Book Image

Instant Nokogiri

By : S. Hunter Powers
Book Image

Instant Nokogiri

By: S. Hunter Powers

Overview of this book

A wealth of information sits waiting on the Internet. Instant Nokogiri helps you access this information today with Nokogiri, a slick and fast HTML and XML parsing engine. Bundled in an easy-to-use Ruby gem, Nokogiri empowers you to combine disparate data sources and gain an unprecedented insight into your Ruby applications. "Instant Nokogiri" is a hands-on guide to extracting information from the sources available on the Internet, sources that are not traditionally accessible to developers. You will learn the secrets of identifying content, extracting just the right parts, and incorporating the new data in your Ruby applications. "Instant Nokogiri" provides step-by-step instructions on how to incorporate the power of the Nokogiri gem and data parsing into your Ruby projects. You will learn all the basics of designing a project around data parsing, exploring disparate data sources, and refining strategies and theories. You will also combine your thoughts in a real-world, real-data sample application. This book will examine common Nokogiri and Ruby methods useful in scraping and parsing complete with practical code samples. You will also learn the secrets behind effective caching, rate limiting, and masking your identity. Instant Nokogiri will teach you how to get targeted data out of HTML and into Ruby, as well as tons of tips, tricks, code snippets, and expert advice.
Table of Contents (7 chapters)

Quick start – creating your first Nokogiri application


For our first application, we are going to build the base for a news aggregation site. News aggregation sites, such as Drudge Report (http://www.drudgereport.com/), are both popular and profitable.

News aggregation sites rely on a human editor to cull top stories from around the web and link to them on their homepage. We are going to attempt to usurp the need for pesky humans and automate the selection of articles via data scraping and parsing.

We will focus on workflow as much as actual code. Workflow is of paramount importance, and by following these simple steps we will end up with cleaner, more concise, and maintainable code.

It's important to acknowledge that we are dealing with live data. By the time you read this, the top story will have changed and page structure may have changed with it, hence the importance of workflow. You need to be able to adapt to your data.

Step 1 – research

The first thing we need to do is identify our sources. For the sake of this quick start, we will limit this to one source. What if we could pull the top headline off The New York Times? Their website receives over 30 million unique visitors a month and does over 100 million in advertising a year. That should be a good start for our news aggregation site. The New York Times homepage is shown in the following screenshot:

Our goal is to parse the following two pieces of information off The New York Times homepage:

  • The text for the top headline

  • The URL that the top headline links to

With our goals in sight, it's time to turn our attention to the Document Object Model (DOM). The DOM is the standard convention used for representing objects in HTML. Put a little simpler, the DOM is the HTML structure.

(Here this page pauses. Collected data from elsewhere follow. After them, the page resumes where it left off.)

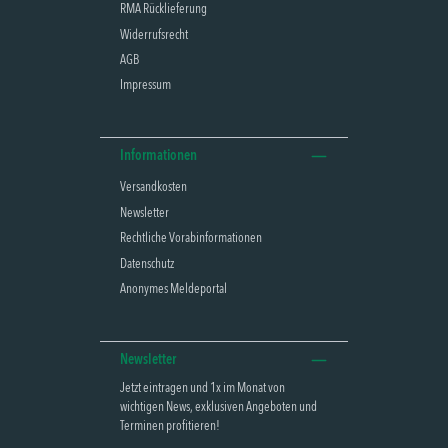
RMA Rücklieferung
Widerrufsrecht
AGB
Impressum
Informationen
Versandkosten
Newsletter
Rechtliche Vorabinformationen
Datenschutz
Anonymes Meldeportal
Newsletter
Jetzt eintragen und 1x im Monat von
wichtigen News, exklusiven Angeboten und
Terminen profitieren!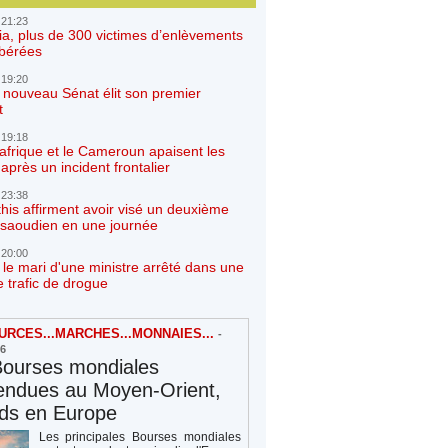
 21:23
ia, plus de 300 victimes d’enlèvements
ibérées
 19:20
e nouveau Sénat élit son premier
t
 19:18
afrique et le Cameroun apaisent les
après un incident frontalier
 23:38
his affirment avoir visé un deuxième
r saoudien en une journée
 20:00
 le mari d'une ministre arrêté dans une
e trafic de drogue
RCES...MARCHES...MONNAIES...
-
26
Bourses mondiales
endues au Moyen-Orient,
rds en Europe
Les principales Bourses mondiales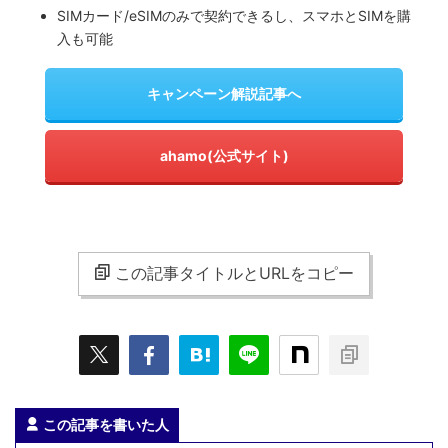
SIMカード/eSIMのみで契約できるし、スマホとSIMを購
入も可能
キャンペーン解説記事へ
ahamo(公式サイト)
この記事タイトルとURLをコピー
この記事を書いた人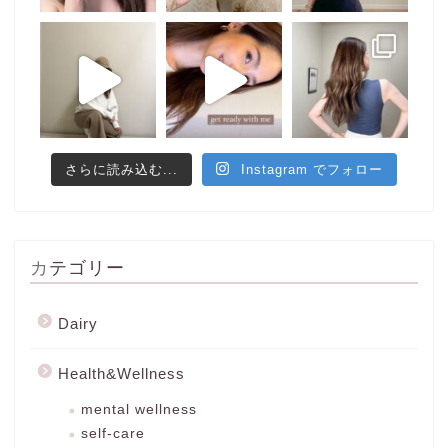
さらに読み込む...
Instagram でフォロー
カテゴリー
Dairy
Health&Wellness
mental wellness
self-care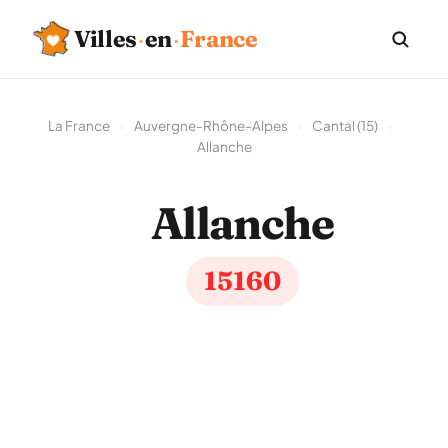
Villes
·
en
·
France
La France
›
Auvergne-Rhône-Alpes
›
Cantal (15)
›
Allanche
Allanche
15160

We need to determine the structure of the top news heading. Just by looking at the page, we can see that it has slightly larger text. This is promising, as it indicates it likely has its own CSS style. We can investigate further by inspecting the headline in Chrome Developer Tools. Right-click on the headline in Chrome and select Inspect Element. This will load the element inside the tools.

Viewing the source and inspecting the headline in Chrome is shown in the following screenshot:

Look at the HTML source; the top heading is wrapped inside an <a> anchor link tag within a <h2> heading:

<h2>
  <a href="http://www.nytimes.com/2013/06/10/us/former-cia-worker-says-he-leaked-surveillance-data.html?hp">
  Ex-Worker at
  C.I.A. Says He
  Leaked Data on
  Surveillance</a>
</h2>

Quickly scanning the remainder of the source, this appears to be the only <h2> present. This means we should not need a greater degree of specificity.

Our goal in analyzing the DOM is to determine a selector we can use to target the headline. The Nokogiri parser works by passing a selector and returning matched elements or nodes. Nokogiri supports two types of selectors: XPath and CSS.

XPath is a language designed for selecting nodes in an XML document. XPath works by representing an XML document as a tree that allows you to select nodes with different levels of specificity by navigating further and further down branches or nodes.

The XPath language looks a lot like the standard file path syntax in a *nix file system. The standard example XPATH selector is /A/B/C, where C is a child of B, which is a child of A. So you are selecting all C elements nested within B elements nested within A elements.

CSS is the language used to style HTML documents. CSS selectors are how one targets a part of the HTML document for styling. CSS selectors make use of a similar tree-like selection pattern with a few exceptions. HTML objects often contain a class or ID. In the case when you are using a class, you prepend the name with a period. In the case you are using an ID, you prepend the name of the ID with a hash mark.

Lucky for us, our goal is only to select the <a> anchor link inside the <h2> tag, which we believe to be the only one on the page.

  • The XPATH selector for this element is //h2/a

  • The CSS selector for this element is h2 a

We are going to use the CSS selector for this application as they are significantly faster to search for in Nokogiri. There is also a lot of additional selection power with the support for CSS3.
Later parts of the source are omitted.